The Tribunal does not limit itself to condemning violations committed by states. In the case of the Philippines and the Bangsa Moro People (Antwerp, 3 November 1980), it blamed “a group of American, Japanese and European multinational corporations” for their role in the violation of the sovereign rights of the Filipino and Bangsa Moro peoples. He also denied any legitimacy to the Marcos government. In the Zaire case (Rotterdam, 2 September 1982), he did not shy away from condemning President Mobutu.
A right of peoples is thus being born. The Permanent Peoples’ Tribunal is helping to bring it about. But this new law suffers from the rivalries that oppose it to the State, in particular to the “new” State. The latter – too often the product of a people gone wrong – does not make its task any easier.
The State and its high priests are seeking to dispute the Courts of opinion and the rights of the people that they secrete. They contest their legitimacy in the name of the sacrosanct principle reminded to Sartre by General de Gaulle in 1967: “All justice belongs only to the State. The objectivity of the courts of opinion is also questioned because of the difficulty of implementing the rights of the defence.
Yet, with difficulty, but surely, the right of peoples is gaining ground. The Permanent Peoples’ Tribunal has emerged, in the beautiful words of Antonio Cassese, as a “catalyst of opinion”, has offered a platform to the peoples. It has begun to speak to the universal human conscience and the latter has begun to hear it.
Out of hiding
This “emergence of a new consciousness of the people” can also have an impact on the states themselves. The African states provided the best example of this by adopting the African Charter on Human and Peoples’ Rights in Nairobi on June 1981. The Organisation of African Unity and the UN Sub-Commission on Human Rights in Geneva also made use of the work of the Permanent Peoples’ Tribunal.

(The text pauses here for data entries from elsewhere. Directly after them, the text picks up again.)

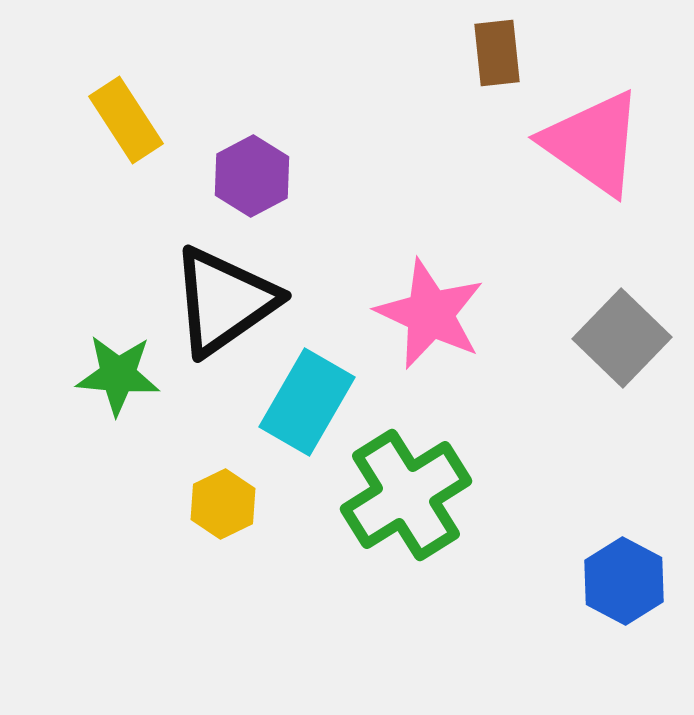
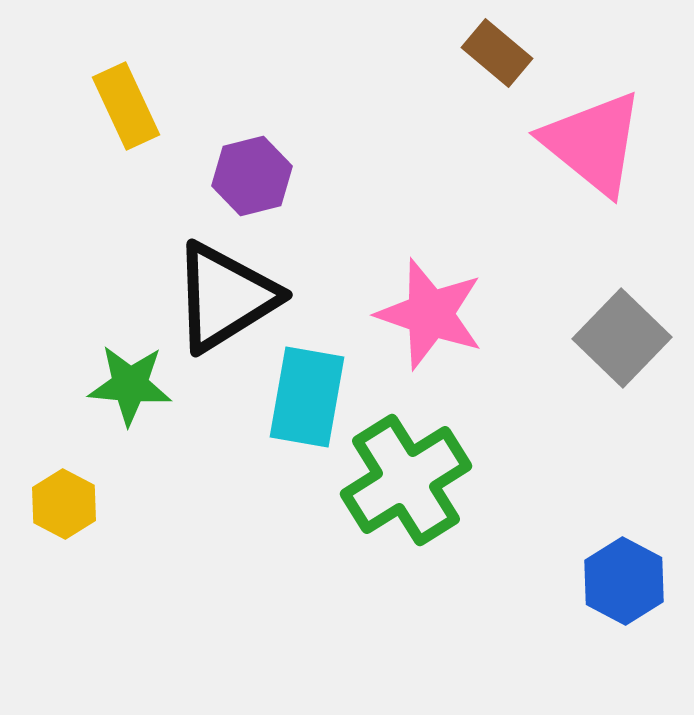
brown rectangle: rotated 44 degrees counterclockwise
yellow rectangle: moved 14 px up; rotated 8 degrees clockwise
pink triangle: rotated 4 degrees clockwise
purple hexagon: rotated 14 degrees clockwise
black triangle: moved 1 px right, 4 px up; rotated 3 degrees clockwise
pink star: rotated 6 degrees counterclockwise
green star: moved 12 px right, 10 px down
cyan rectangle: moved 5 px up; rotated 20 degrees counterclockwise
green cross: moved 15 px up
yellow hexagon: moved 159 px left; rotated 6 degrees counterclockwise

In its footsteps, or those of the Russell Tribunal, other jurisdictions have flourished. Last March, in Tokyo, an International People’s Tribunal focused its investigations on Israel’s invasion of Lebanon. The idea launched by Bertrand Russell in 1966 has thus proved fruitful. Whatever their clumsiness or ambiguities, these attempts are helping to bring the concept of people out of the clandestinity in which, all too often, we wish to confine it.
What better tribute can there be than that legal doctrine is beginning to take an interest in it and to recognise it? One of its most eminent members – René-Jean Dupuy, Professor at the Collège de France – observed in his 1981 General Course on International Law at The Hague that the people are “in the process of becoming – if not already become a “subject” of international law (a classic expression that does not fit well with a phenomenon of liberation), let us say rather an agent of the law of nations”. The people are no longer completely unloved. They can grow up.